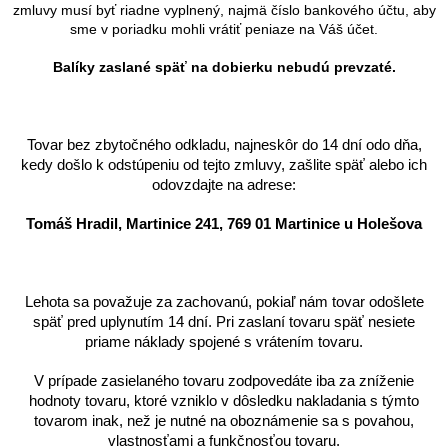
zmluvy musí byť riadne vyplnený, najmä číslo bankového účtu, aby
sme v poriadku mohli vrátiť peniaze na Váš účet.
Balíky zaslané späť na dobierku nebudú prevzaté.
Tovar bez zbytočného odkladu, najneskôr do 14 dní odo dňa,
kedy došlo k odstúpeniu od tejto zmluvy, zašlite späť alebo ich
odovzdajte na adrese:
Tomáš Hradil, Martinice 241, 769 01 Martinice u Holešova
Lehota sa považuje za zachovanú, pokiaľ nám tovar odošlete
späť pred uplynutím 14 dní.
Pri zaslaní tovaru späť nesiete
priame náklady spojené s vrátením tovaru.
V prípade zasielaného tovaru zodpovedáte iba za zníženie
hodnoty tovaru, ktoré vzniklo v dôsledku nakladania s týmto
tovarom inak, než je nutné na oboznámenie sa s povahou,
vlastnosťami a funkčnosťou tovaru.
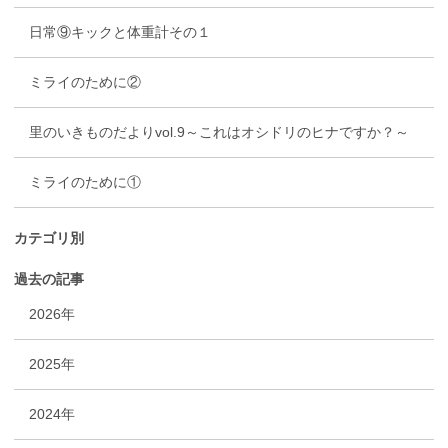
日常⑨キックと体重計その１
ミライのために②
里のいきものだよりvol.9～これはオシドリのヒナですか？～
ミライのために①
カテゴリ別
過去の記事
2026年
2025年
2024年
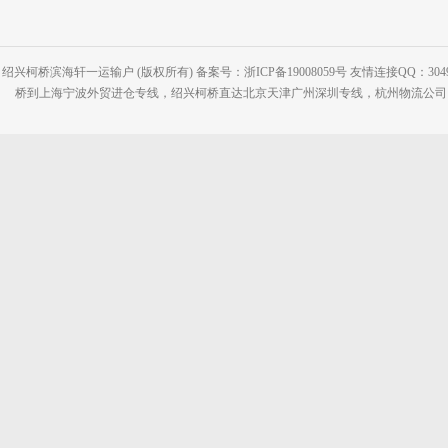
绍兴柯桥滨海轩一运输户 (版权所有) 备案号：浙ICP备19008059号 友情连接QQ：30495
桥到上海宁波外贸进仓专线，绍兴柯桥直达北京天津广州深圳专线，杭州物流公司网站：www.2-2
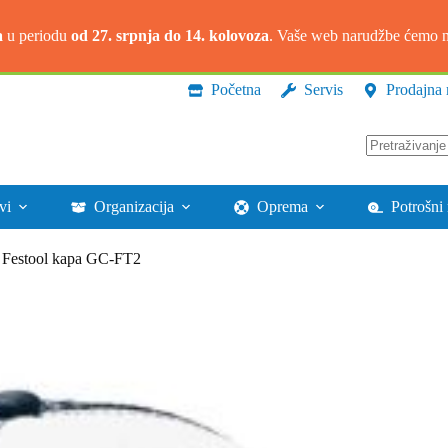
a
u periodu
od 27. srpnja do 14. kolovoza
. Vaše web narudžbe ćemo na
Početna
Servis
Prodajna 
Nema
rezultata.
vi
Organizacija
Oprema
Potrošni 
Festool kapa GC-FT2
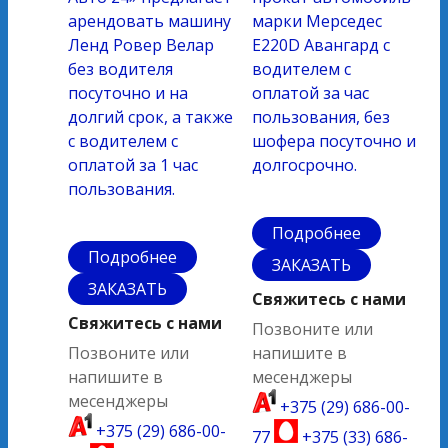
арендовать машину
марки Мерседес
Ленд Ровер Велар
E220D Авангард с
без водителя
водителем с
посуточно и на
оплатой за час
долгий срок, а также
пользования, без
с водителем с
шофера посуточно и
оплатой за 1 час
долгосрочно.
пользования.
Подробнее
Подробнее
ЗАКАЗАТЬ
ЗАКАЗАТЬ
Свяжитесь с нами
Свяжитесь с нами
Позвоните или
Позвоните или
напишите в
напишите в
месенджеры
месенджеры
+375 (29) 686-00-
+375 (29) 686-00-
77
+375 (33) 686-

+++

**Assignment**
Beginning with the line that holds "日常⑨キックと体重計その１" and ending with the last line of the material above, extract every line exactly, pictures excluded.

**Written response**
日常⑨キックと体重計その１
ミライのために②
里のいきものだよりvol.9～これはオシドリのヒナですか？～
ミライのために①
カテゴリ別
過去の記事
2026年
2025年
2024年
绍兴柯桥滨海轩一运输户 (版权所有) 备案号：浙ICP备19008059号 友情连接QQ：30495
桥到上海宁波外贸进仓专线，绍兴柯桥直达北京天津广州深圳专线，杭州物流公司网站：www.2-2
a
u periodu
od 27. srpnja do 14. kolovoza
. Vaše web narudžbe ćemo na
Početna
Servis
Prodajna 
Nema
rezultata.
vi
Organizacija
Oprema
Potrošni 
Festool kapa GC-FT2
арендовать машину
марки Мерседес
Ленд Ровер Велар
E220D Авангард с
без водителя
водителем с
посуточно и на
оплатой за час
долгий срок, а также
пользования, без
с водителем с
шофера посуточно и
оплатой за 1 час
долгосрочно.
пользования.
Подробнее
Подробнее
ЗАКАЗАТЬ
ЗАКАЗАТЬ
Свяжитесь с нами
Свяжитесь с нами
Позвоните или
Позвоните или
напишите в
напишите в
месенджеры
месенджеры
+375 (29) 686-00-
+375 (29) 686-00-
77
+375 (33) 686-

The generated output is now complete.